Single by Kane Brown and Katelyn Brown

from the album Different Man
- Released: September 12, 2022
- Genre: Country
- Length: 2:54
- Label: RCA Nashville
- Songwriters: Christian Davis; Kyle Fishman; Jaxson Free; Josh Hoge; Jared Mullins;
- Producers: Kane Brown; Dann Huff;

Kane Brown singles chronology
| "Grand" (2022) | "Thank God" (2022) | "Next to You" (2023) |

= Thank God (Kane Brown and Katelyn Brown song) =

"Thank God" is a song by American country music singer Kane Brown. It is a duet with his wife, Katelyn Brown. It was released on September 12, 2022, as the fourth single from Kane Brown's third studio album Different Man.

==Content and history==
Christian Davis, Kyle Fishman, Jaxson Free, Josh Hoge, and Jared Mullins composed the song. According to Kane Brown, he was recommended the song by Hoge, who is a friend of his. Upon listening to the demo, Brown chose to include his wife Katelyn as a duet vocalist. Katelyn had been a contemporary R&B musician prior to marrying him in 2019, but had not been featured on any of his songs prior.

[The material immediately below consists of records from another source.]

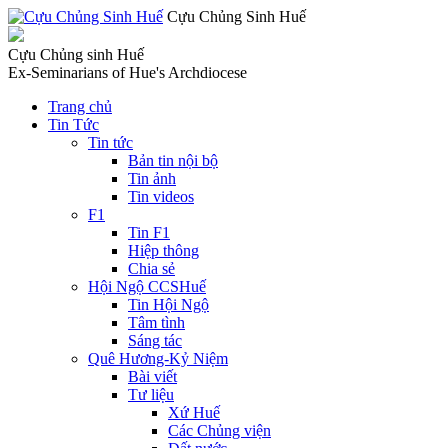
Cựu Chủng Sinh Huế
Cựu Chủng sinh Huế
Ex-Seminarians of Hue's Archdiocese
Trang chủ
Tin Tức
Tin tức
Bản tin nội bộ
Tin ảnh
Tin videos
F1
Tin F1
Hiệp thông
Chia sẻ
Hội Ngộ CCSHuế
Tin Hội Ngộ
Tâm tình
Sáng tác
Quê Hương-Kỷ Niệm
Bài viết
Tư liệu
Xứ Huế
Các Chủng viện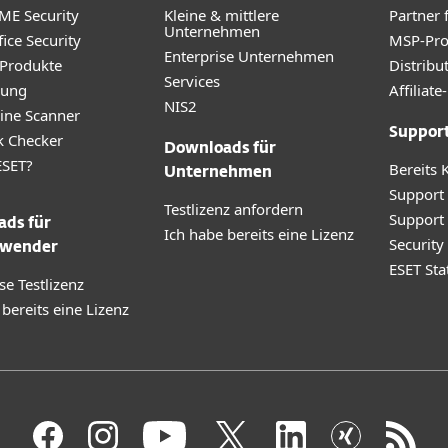
ME Security
Kleine & mittlere
Partner 
Unternehmen
ice Security
MSP-Pr
Enterprise Unternehmen
 Produkte
Distribu
Services
rung
Affilia
NIS2
ine Scanner
Suppor
k Checker
Downloads für
SET?
Bereits 
Unternehmen
Support
Testlizenz anfordern
Support
ds für
Ich habe bereits eine Lizenz
Securit
wender
ESET Sta
se Testlizenz
 bereits eine Lizenz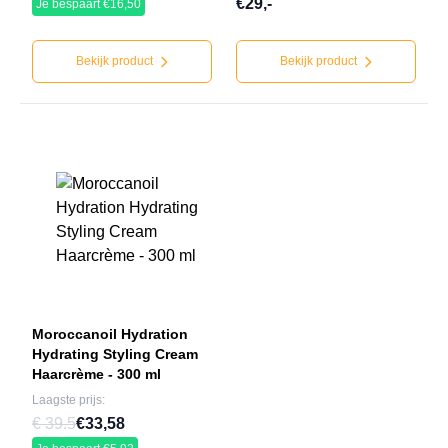
€29,-
Je bespaart €16,50
Bekijk product
Bekijk product
Moroccanoil Hydration
Hydrating Styling Cream
Haarcrème - 300 ml
Laagste prijs:
€ 39.5
€33,58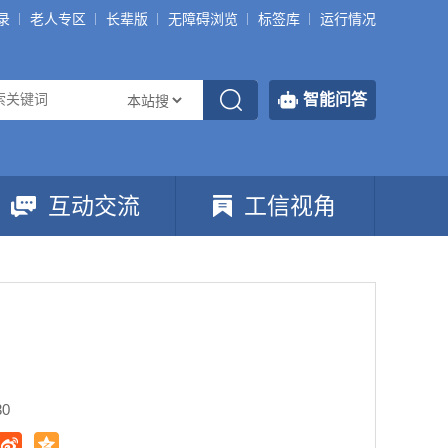
录
老人专区
长辈版
无障碍浏览
标签库
运行情况
智能问答
互动交流
工信视角
30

An uncredited review in Music Mayhem described the song as having "beautiful harmonies" between the Browns. E! Online described the song as having a theme of how "grateful" the two are to be in love with each other.

==Commercial performance==
The week of the song's release, it debuted on multiple Billboard charts dated for the week ending September 24, 2022. It entered the Billboard Hot 100 at number 22, Hot Country Songs at number 5, and ascended from number 49 to 35 on Country Airplay. According to Billboard data for this week, the song was streamed over eleven million times, and was the most-added song to country radio playlists. Upon doing so, it became the first chart entry for Katelyn, as well as the highest charting country song by a married couple since "Chasing After You" by Ryan Hurd and Maren Morris in 2021. It later reached number one on the Country Airplay chart in February 2023, making it the second duet by a married couple to top the chart, following Tim McGraw and Faith Hill's "It's Your Love" in 1997.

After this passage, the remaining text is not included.